Wydarzenia z Lęborka przypominają scenariusz niejednego kryminalnego filmu. 19-letni warszawianin postanowił wyruszyć w podróż na Pomorze, korzystając z mistrzowsko skradzionego daewoo matiza. Młodzieniec miał na sumieniu nie tylko kradzież samochodu, ale i liczne kradzieże paliwa, co przyczyniło się do jego szybkiego spotkania z policją.
POLICJA WEZWANA DO KRAJOWEJ TRAGEDII
W środowy wieczór mundurowi z Lęborka zwrócili uwagę na daewoo matiza, którego kierowca był w ich oczach głównym podejrzanym o kradzież paliwa. Właśnie tego feralnego dnia, około czterech godzin wcześniej, doszło do pomyłki w Mostach, gdzie ktoś niezbyt odpowiedzialny postanowił zatankować bez płacenia. Gdy policjanci podjęli decyzję o kontroli, szybko okazało się, że widziane auto figuruje w systemach policyjnych jako skradzione. Warto zaznaczyć, iż 19-latek prowadził pojazd mimo trzech, jakże słynnych, sądowych zakazów.
WŁAMANIE DO RODZINNEGO BOKSU
Z ustaleń funkcjonariuszy wynika, że kilka dni wcześniej młody mężczyzna ukradł samochód swoich rodziców w wyniku włamania. I nawet na ucieczkę wyruszył z Warszawy w kierunku powiatu słupskiego, gdzie zamierzał zobaczyć się ze znajomym. Jego podróż nie była jednak ani cicha, ani nieszkodliwa. W trakcie jazdy co najmniej dwukrotnie „zatankował” paliwo, nie płacąc ani złotówki. Mówi się, że z podstawowym hasłem dostępu „napadx3” ruszył w stronę Trójmiasta – ot tak, z lekkością, jakby to było coś normalnego. Jego bajka zakończyła się skandalicznie, gdy wracając do Warszawy, wpadł w ręce policji w Lęborku.
Oprócz skradzionego matiza, mundurowi odnaleźli przy nim również telefon o wartości około 4 tysięcy złotych, który, jak się okazało, 19-latek przywłaszczył sobie na szkodę jednego z członków rodziny. Co za młodzieżowe zacięcie do nielegalnych aktywności!

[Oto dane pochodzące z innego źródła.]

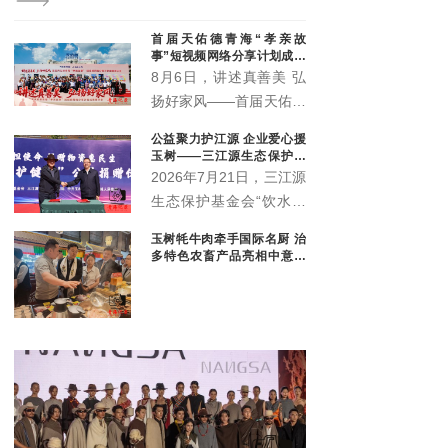
协会
干队
首届天佑德青海“孝亲故
事”短视频网络分享计划成果
展示会圆满举行
8月6日，讲述真善美 弘
扬好家风——首届天佑德
青海“孝亲故事”短视频网
公益聚力护江源 企业爱心援
络分享计划成果展示会在
玉树——三江源生态保护基
青海省互助土族自治县天
金会爱心企业捐赠暨座谈交
2026年7月21日，三江源
流会顺利举行
佑德大酒店多功能厅举
生态保护基金会“饮水思
行。
源·爱心企业”物资捐赠暨
玉树牦牛肉牵手国际名厨 治
政企座谈交流会在玉树隆
多特色农畜产品亮相中意丝
重举行。三江源生态保护
路市集
基金会理事长杜捷、副理
事长白宗科，玉树州政协
副主席才多杰、郑州安图
生物科技有限公司总经理
王晓军、大魏盛唐（青
海）贸易有限公司副总经
理弓鸽出席活动。州直相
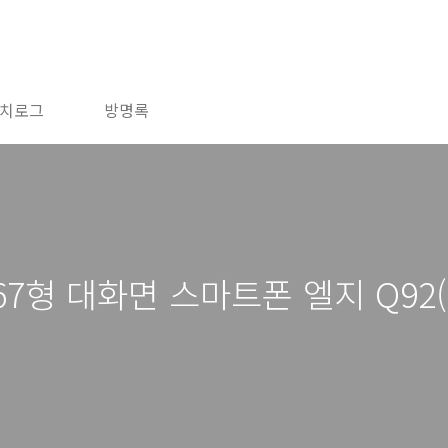
치로그
방명록
7형 대화면 스마트폰 엘지 Q92(LM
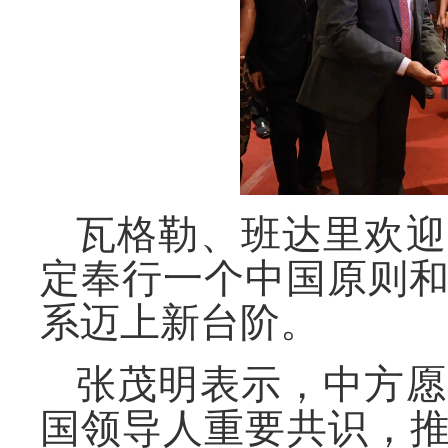
瓦格勒、班达里欢迎
定奉行一个中国原则
系迈上新台阶。
张茂明表示，中方愿
国领导人重要共识，推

ŁAWKA OSKARŻONYCH CZY WIELOLETNI STRAŻNIK PRZESTĘPCZEGO RYNKU?
Wczoraj młodzieniec usłyszał liczne zarzuty, w tym za kradzież, kradzież z włamaniem oraz prowadzenie pojazdu wbrew istniejącym zakazom. Na jego koncie widnieją również wykroczenia związane z kradzieżą paliwa. W świetle prawa grozi mu aż 10 lat pozbawienia wolności, do tego do 15-letni zakaz prowadzenia wszelkich pojazdów i niemała grzywna. Ciekawe, co teraz zamierza zrobić ze swoim „talentem” do wykradania nie tylko pojazdów, ale i paliwa z letnich przygód na trasach Polski.